The free-to-play model of charging for games is nothing new. PC games were frequently distributed as shareware in the late 80s and early 90s with a version of the game on a floppy disc that was limited in some way. Pay the creator a price, usually around $10, and the full game was unlocked. Selling MMOs as free-to-play is a relatively new concept though, as the traditional model set by the genre’s pioneers gained notoriety by charging monthly fees. But in the post-WoW market, subscription MMOs have to fight for a regular commitment from their customers, some of whom found it very hard to afford games of any kind, especially during a recession.
“Around 2009, when the economy tanked, I started to really worry about people’s ability to pay for games, and a subscription, and new hardware,” Kern said. “Free-to-play was looking like a better way to get the game into people’s hands. I started to look into it in depth, talking to companies in China and Korea, and mining the data I could find from public companies and anecdotal evidence. What I found surprised me; free-to-play wasn’t just a successful model, it was an incredibly profitable one.”
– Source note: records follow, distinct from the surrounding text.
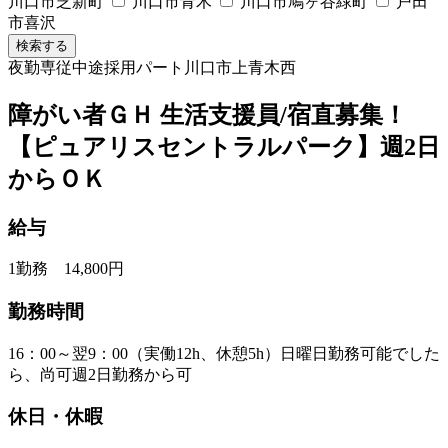
川口市芝新町
川口市青木
川口市鳩ヶ谷緑町
戸田
市喜沢
検索する
夜勤専従
中途採用
パート
川口市上青木西
障がい者ＧＨ 生活支援員/宿直募集！
【ピュアリスセントラルパーク】週2日
からＯＫ
給与
1勤務 14,800円
勤務時間
16：00～翌9：00（実働12h、休憩5h）日曜日勤務可能でした
ら、尚可週2日勤務から可
休日・休暇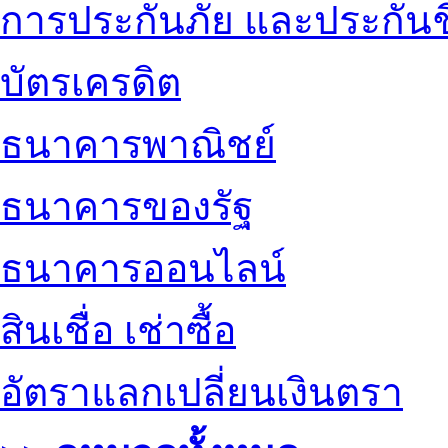
การประกันภัย และประกันช
บัตรเครดิต
ธนาคารพาณิชย์
ธนาคารของรัฐ
ธนาคารออนไลน์
สินเชื่อ เช่าซื้อ
อัตราแลกเปลี่ยนเงินตรา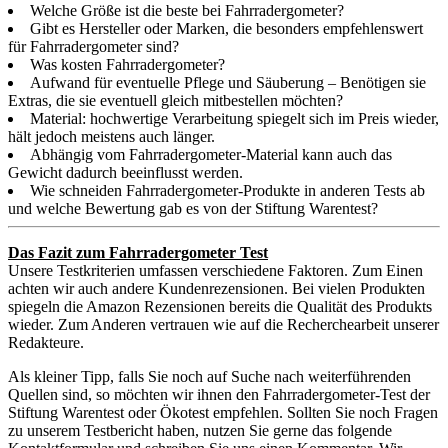
Welche Größe ist die beste bei Fahrradergometer?
Gibt es Hersteller oder Marken, die besonders empfehlenswert
für Fahrradergometer sind?
Was kosten Fahrradergometer?
Aufwand für eventuelle Pflege und Säuberung – Benötigen sie
Extras, die sie eventuell gleich mitbestellen möchten?
Material: hochwertige Verarbeitung spiegelt sich im Preis wieder,
hält jedoch meistens auch länger.
Abhängig vom Fahrradergometer-Material kann auch das
Gewicht dadurch beeinflusst werden.
Wie schneiden Fahrradergometer-Produkte in anderen Tests ab
und welche Bewertung gab es von der Stiftung Warentest?
Das Fazit zum Fahrradergometer Test
Unsere Testkriterien umfassen verschiedene Faktoren. Zum Einen
achten wir auch andere Kundenrezensionen. Bei vielen Produkten
spiegeln die Amazon Rezensionen bereits die Qualität des Produkts
wieder. Zum Anderen vertrauen wie auf die Recherchearbeit unserer
Redakteure.
Als kleiner Tipp, falls Sie noch auf Suche nach weiterführenden
Quellen sind, so möchten wir ihnen den Fahrradergometer-Test der
Stiftung Warentest oder Ökotest empfehlen. Sollten Sie noch Fragen
zu unserem Testbericht haben, nutzen Sie gerne das folgende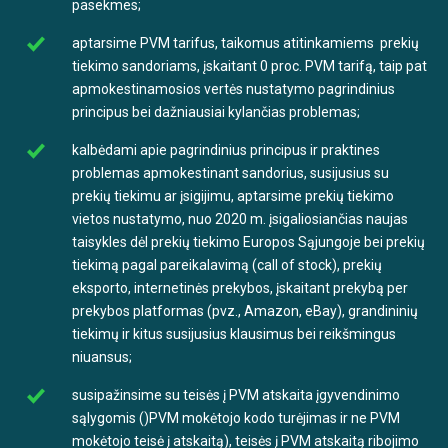
pasekmes;
aptarsime PVM tarifus, taikomus atitinkamiems prekių
tiekimo sandoriams, įskaitant 0 proc. PVM tarifą, taip pat
apmokestinamosios vertės nustatymo pagrindinius
principus bei dažniausiai kylančias problemas;
kalbėdami apie pagrindinius principus ir praktines
problemas apmokestinant sandorius, susijusius su
prekių tiekimu ar įsigijimu, aptarsime prekių tiekimo
vietos nustatymo, nuo 2020 m. įsigaliosiančias naujas
taisykles dėl prekių tiekimo Europos Sąjungoje bei prekių
tiekimą pagal pareikalavimą (call of stock), prekių
eksporto, internetinės prekybos, įskaitant prekybą per
prekybos platformas (pvz., Amazon, eBay), grandininių
tiekimų ir kitus susijusius klausimus bei reikšmingus
niuansus;
susipažinsime su teisės į PVM atskaita įgyvendinimo
sąlygomis ()PVM mokėtojo kodo turėjimas ir ne PVM
mokėtojo teisė į atskaitą), teisės į PVM atskaitą ribojimo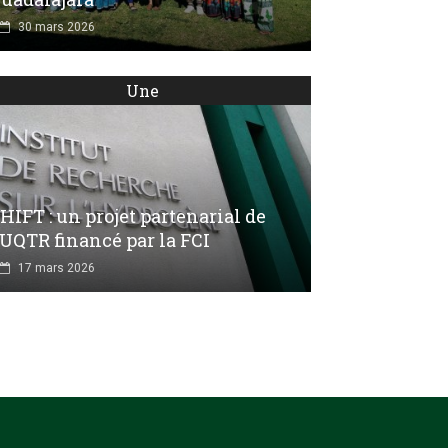
30 mars 2026
Une
HIFT : un projet partenarial de
’UQTR financé par la FCI
17 mars 2026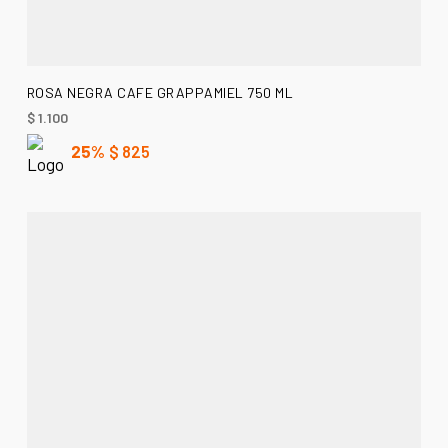
AÑADIR AL CARRITO
ROSA NEGRA CAFE GRAPPAMIEL 750 ML
$
1.100
25%
$
825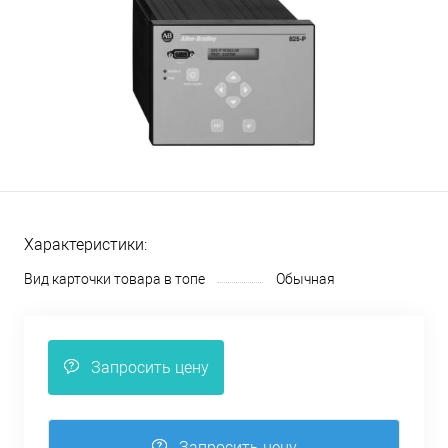
Характеристики:
Вид карточки товара в топе
Обычная
Запросить цену
Запросить цену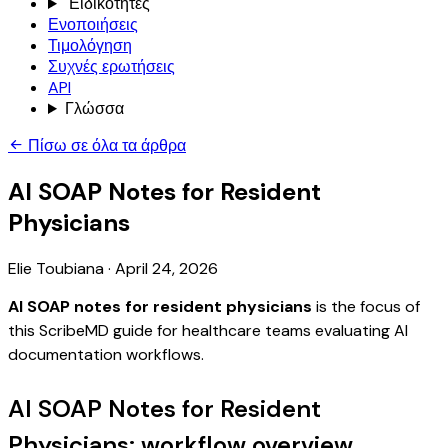
Ειδικότητες
Ενοποιήσεις
Τιμολόγηση
Συχνές ερωτήσεις
API
Γλώσσα
Πίσω σε όλα τα άρθρα
AI SOAP Notes for Resident
Physicians
Elie Toubiana
·
April 24, 2026
AI SOAP notes for resident physicians
is the focus of
this ScribeMD guide for healthcare teams evaluating AI
documentation workflows.
AI SOAP Notes for Resident
Physicians: workflow overview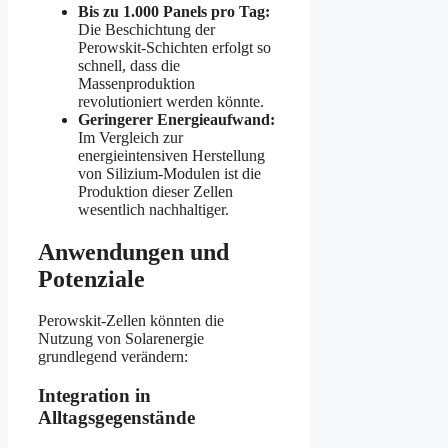
Bis zu 1.000 Panels pro Tag:
Die Beschichtung der
Perowskit-Schichten erfolgt so
schnell, dass die
Massenproduktion
revolutioniert werden könnte.
Geringerer Energieaufwand:
Im Vergleich zur
energieintensiven Herstellung
von Silizium-Modulen ist die
Produktion dieser Zellen
wesentlich nachhaltiger.
Anwendungen und
Potenziale
Perowskit-Zellen könnten die
Nutzung von Solarenergie
grundlegend verändern:
Integration in
Alltagsgegenstände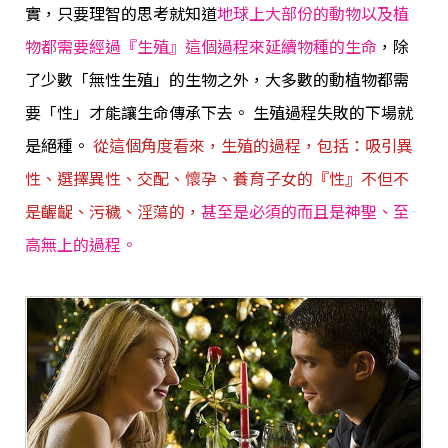
實，只要理智的思考就知道
地球上大部份的動物以及植
物都需要經過『生殖』這個過程來延續物種的生命
，除
了少數「無性生殖」的生物之外，大多數的動植物都需
要「性」才能讓生命傳承下去。 生殖過程失敗的下場就
是絕種。
從這個角度看來，生殖的過程，包括：吸引異
性、選擇異性、交配、懷孕、養育子女的『性』不但不
是齷齪、污穢、淫蕩的，
甚至是必須的而且是神聖、至
高無上的過程。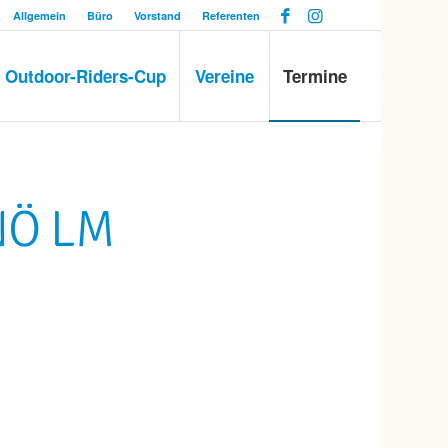
Allgemein
Büro
Vorstand
Referenten
Outdoor-Riders-Cup
Vereine
Termine
 NÖ LM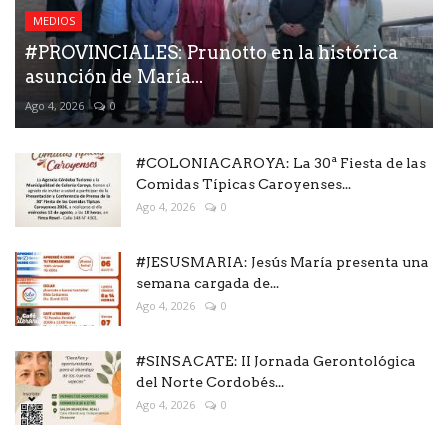
MEDIOS
#PROVINCIALES: Prunotto en la histórica
asunción de María...
Ago 4, 2026
0
#COLONIACAROYA: La 30ª Fiesta de las
Comidas Típicas Caroyenses...
Ago 4, 2026
0
#JESUSMARIA: Jesús María presenta una
semana cargada de...
Ago 4, 2026
0
#SINSACATE: II Jornada Gerontológica
del Norte Cordobés...
Ago 4, 2026
0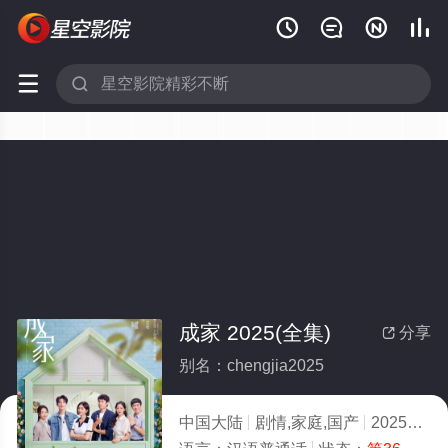






成家 2025(全集)
分享

别名：chengjia2025
中国大陆
剧情,家庭,国产
2025
9.0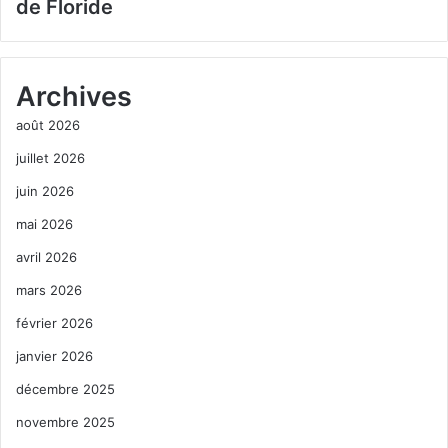
de Floride
Archives
août 2026
juillet 2026
juin 2026
mai 2026
avril 2026
mars 2026
février 2026
janvier 2026
décembre 2025
novembre 2025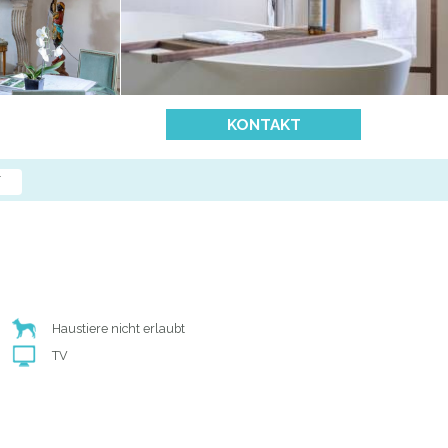
KONTAKT
N
Haustiere nicht erlaubt
TV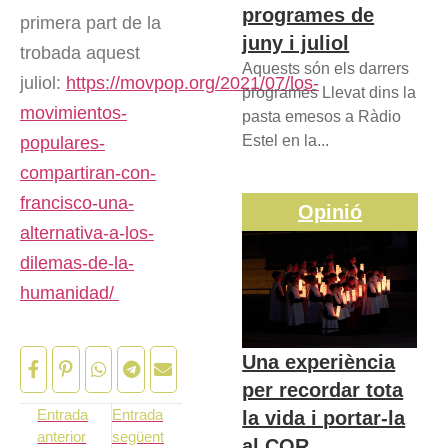
programes de
primera part de la
juny i juliol
trobada aquest
Aquests són els darrers
juliol:
https://movpop.org/2021/07/los-
programes Llevat dins la
movimientos-
pasta emesos a Ràdio
Estel en la...
populares-
compartiran-con-
francisco-una-
Opinió
alternativa-a-los-
dilemas-de-la-
humanidad/
Una experiència
per recordar tota
Entrada
Entrada
la vida i portar-la
anterior
següent
al COR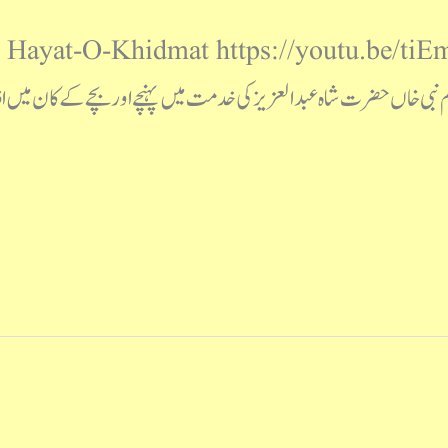
 نبی خاں حضرت شاہ عبدالعزیز کی خدمت میں پہنچے اور بچے کے کان میں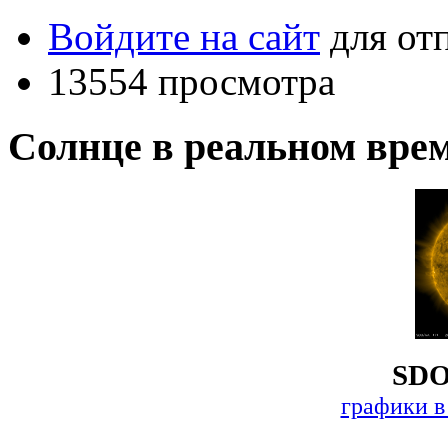
Войдите на сайт
для от
13554 просмотра
Солнце в реальном вре
SDO
графики в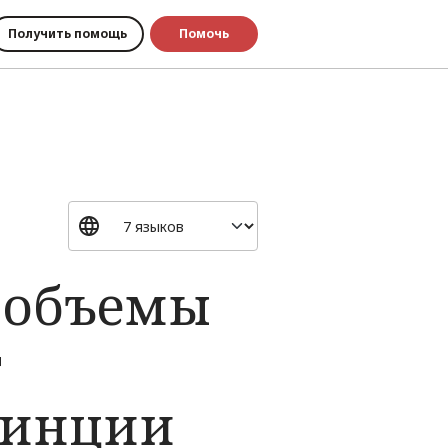
Получить помощь
Помочь
 объемы
т
винции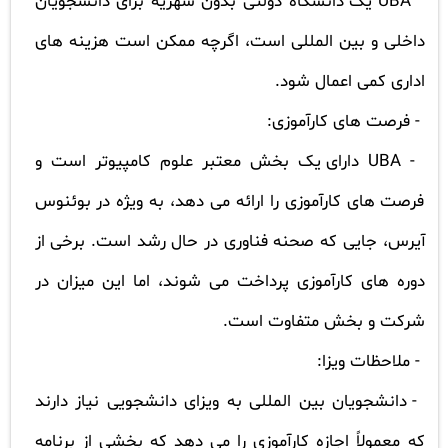
UBA
یک دانشگاه دولتی بدون شهریه برای دانشجویان
داخلی و بین المللی است، اگرچه ممکن است هزینه های
اداری کمی اعمال شود.
- فرصت های کارآموزی:
-
UBA
دارای یک بخش معتبر علوم کامپیوتر است و
فرصت های کارآموزی را ارائه می دهد، به ویژه در بوئنوس
آیرس، جایی که صحنه فناوری در حال رشد است. برخی از
دوره های کارآموزی پرداخت می شوند، اما این میزان در
شرکت و بخش متفاوت است.
- ملاحظات ویزا:
- دانشجویان بین المللی به ویزای دانشجویی نیاز دارند
که معمولاً اجازه کارآموزی را می دهد که بخشی از برنامه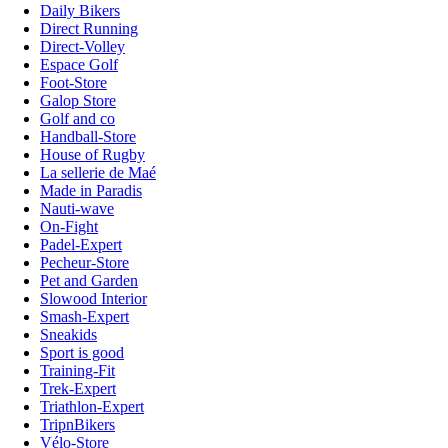
Daily Bikers
Direct Running
Direct-Volley
Espace Golf
Foot-Store
Galop Store
Golf and co
Handball-Store
House of Rugby
La sellerie de Maé
Made in Paradis
Nauti-wave
On-Fight
Padel-Expert
Pecheur-Store
Pet and Garden
Slowood Interior
Smash-Expert
Sneakids
Sport is good
Training-Fit
Trek-Expert
Triathlon-Expert
TripnBikers
Vélo-Store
The evidence Kern investigated is overwhelming. Lesser-known titles, or those games concentrating on a younger audience, have gained substantial popularity in the last decade. Take Runescape, for example, which launched in 2001 and now boasts over 10 million players, more than 1 million of which are paying customers. Sony Online Entertainment has seen so much success from Free Realms that CEO John Smedley has experimented with a free-to-play version of one of the old guard of MMOs, EverQuest. Other publishers have had success converting from the subscription model to free-to-play, with Turbine’s Lord of the Rings Online and Dungeons & Dragons Online being among the most well-known. Cryptic and Funcom have followed suit and the games that have switched models seem to enjoy moderate success.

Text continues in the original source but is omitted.